Selon la FPA, les forces de l’ordre ont « repoussé de manière inutile et agressive un groupe de journalistes faisant leur travail, en train de filmer des personnes en prière à l’extérieur des murs de la Vieille Ville. » L’association a rapporté que plusieurs journalistes ont été détenus, que du matériel photographique a été endommagé et que des cartes mémoire ont été confisquées.
Un photographe de l’AFP présent sur les lieux a décrit comment un petit groupe de journalistes filmait des musulmans tentant d’effectuer la prière du soir Tarawih lorsque des policiers sont soudainement arrivés et ont « violemment attaqué les fidèles ainsi que les journalistes couvrant l’événement. » Un autre journaliste étranger a déclaré à l’AFP que la police « a frappé le producteur de CNN et d’autres journalistes avec des matraques, » ajoutant qu’au moins un Palestinien a été arrêté.
La FPA, qui représente des centaines de journalistes en Israël et dans les territoires palestiniens, a déclaré que « rien de tout cela n’est acceptable. » L’organisation a appelé la police à « prendre immédiatement des mesures contre les officiers impliqués dans cette agression non provoquée et à agir à l’avenir pour protéger la liberté de la presse, plutôt que de la violer. »

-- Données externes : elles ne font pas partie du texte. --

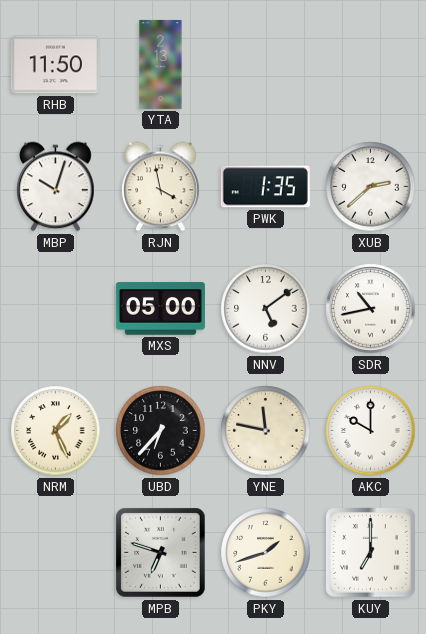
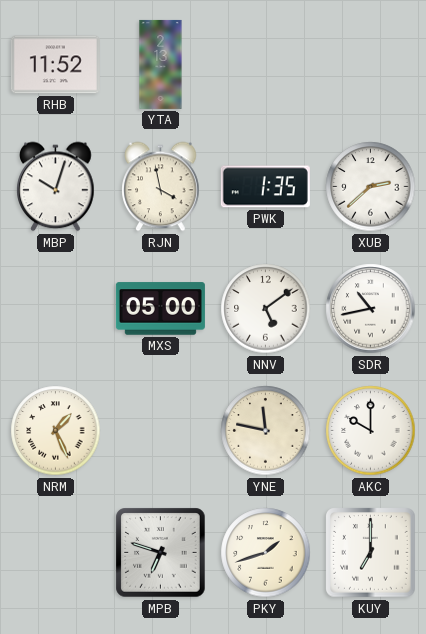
RHB: 11:50 -> 11:52
UBD: 6:37 -> none
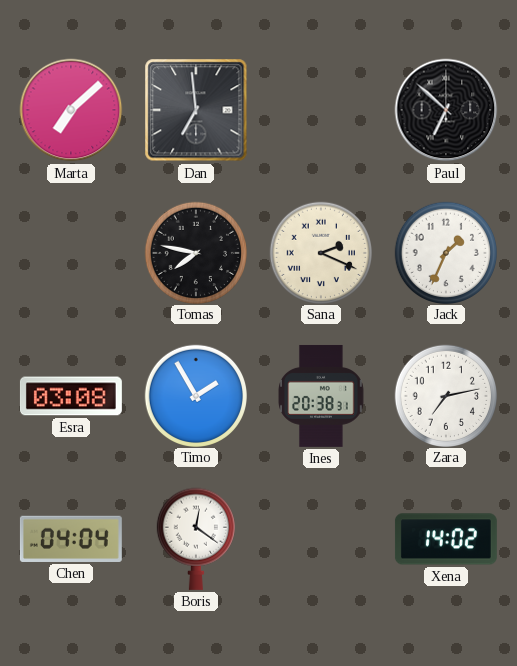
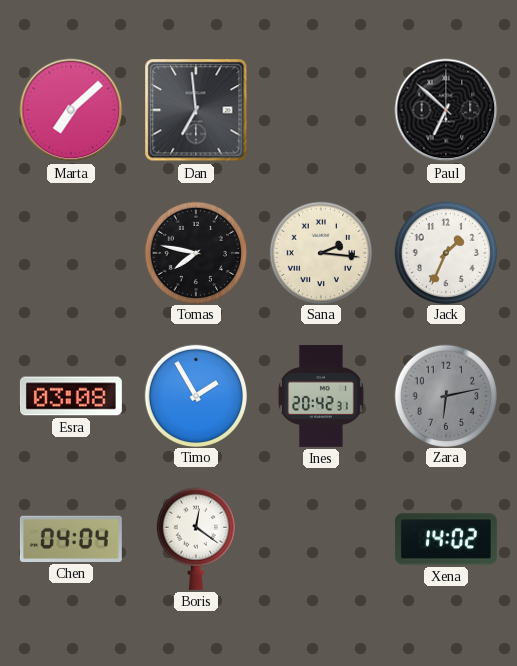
Sana: 2:19 -> 2:16
Ines: 20:38 -> 20:42
Zara: 7:13 -> 6:13
Zara dial: white -> grey
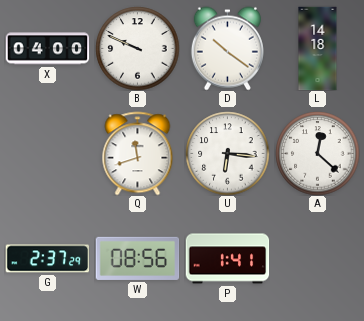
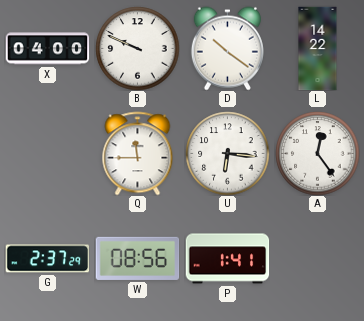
L: 14:18 -> 14:22
Q: 11:42 -> 11:45
A: 12:22 -> 12:24
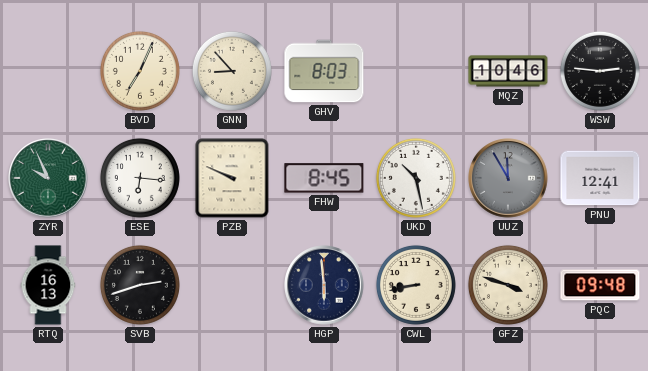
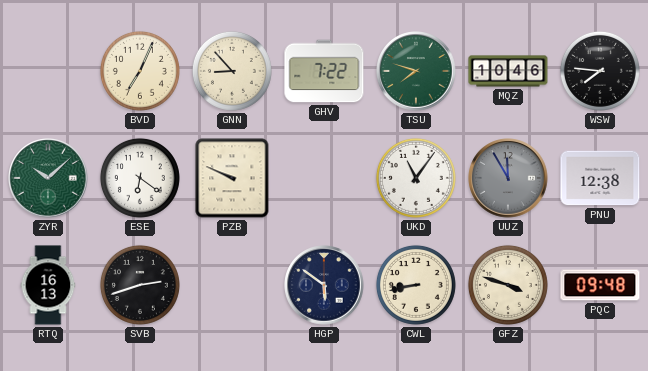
GHV: 8:03 -> 7:22
TSU: none -> 7:48
WSW: 2:46 -> 7:46
ZYR: 9:56 -> 10:08
ESE: 6:16 -> 6:21
FHW: 8:45 -> none
UKD: 10:28 -> 11:06
PNU: 12:41 -> 12:38
HGP: 5:59 -> 5:51
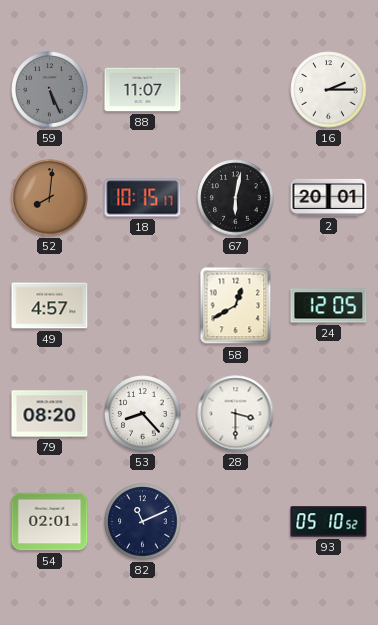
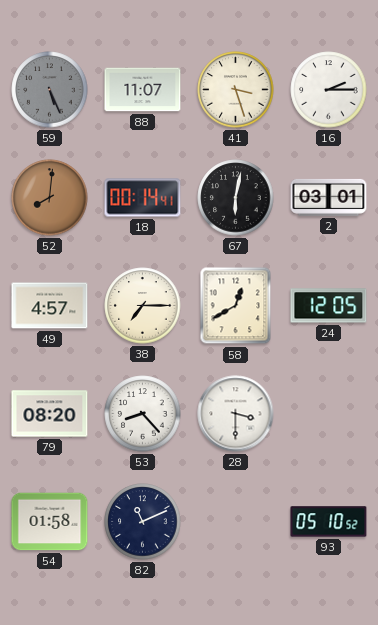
41: none -> 3:27
18: 10:15 -> 00:14
2: 20:01 -> 03:01
38: none -> 7:15
54: 02:01 -> 01:58
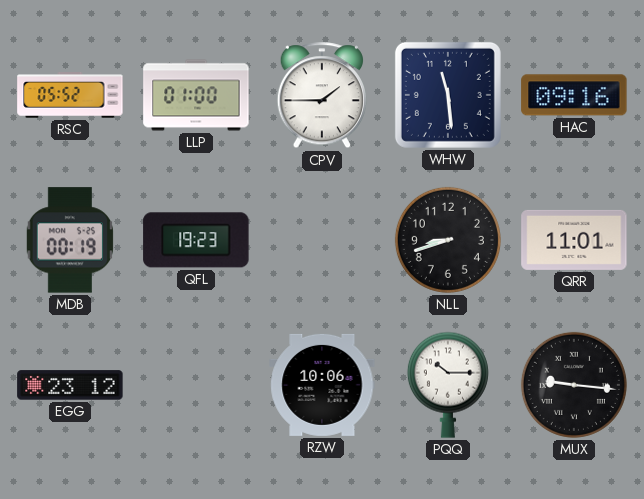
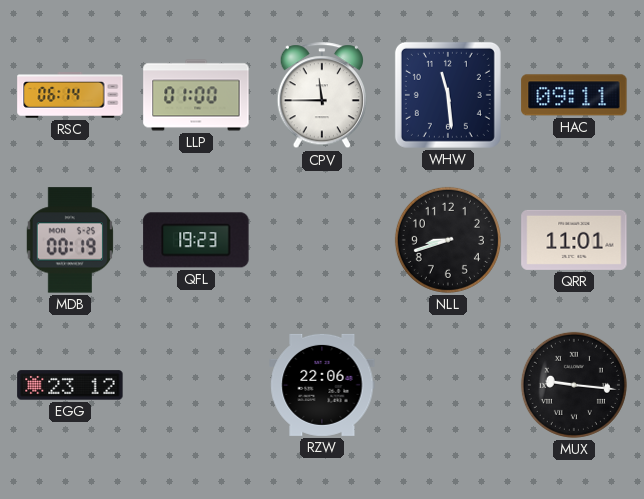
RSC: 05:52 -> 06:14
CPV: 1:45 -> 11:45
HAC: 09:16 -> 09:11
RZW: 10:06 -> 22:06
PQQ: 10:15 -> none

Le Syndicat des Journalistes en Israël a exprimé une indignation similaire, déclarant être « consterné » par la conduite de la police dans un message sur X. Le syndicat a exhorté le commissaire de police à « suspendre immédiatement les officiers impliqués. » Les autorités israéliennes maintiennent les lieux saints de la Vieille Ville de Jérusalem-Est fermés pour des raisons de sécurité depuis le début du conflit régional le 28 février.
L’AFP a sollicité un commentaire de la police israélienne concernant cet incident. Cette confrontation souligne les préoccupations croissantes concernant la liberté de la presse dans la région, alors que les journalistes font face à des obstacles de plus en plus nombreux pour couvrir des événements sensibles.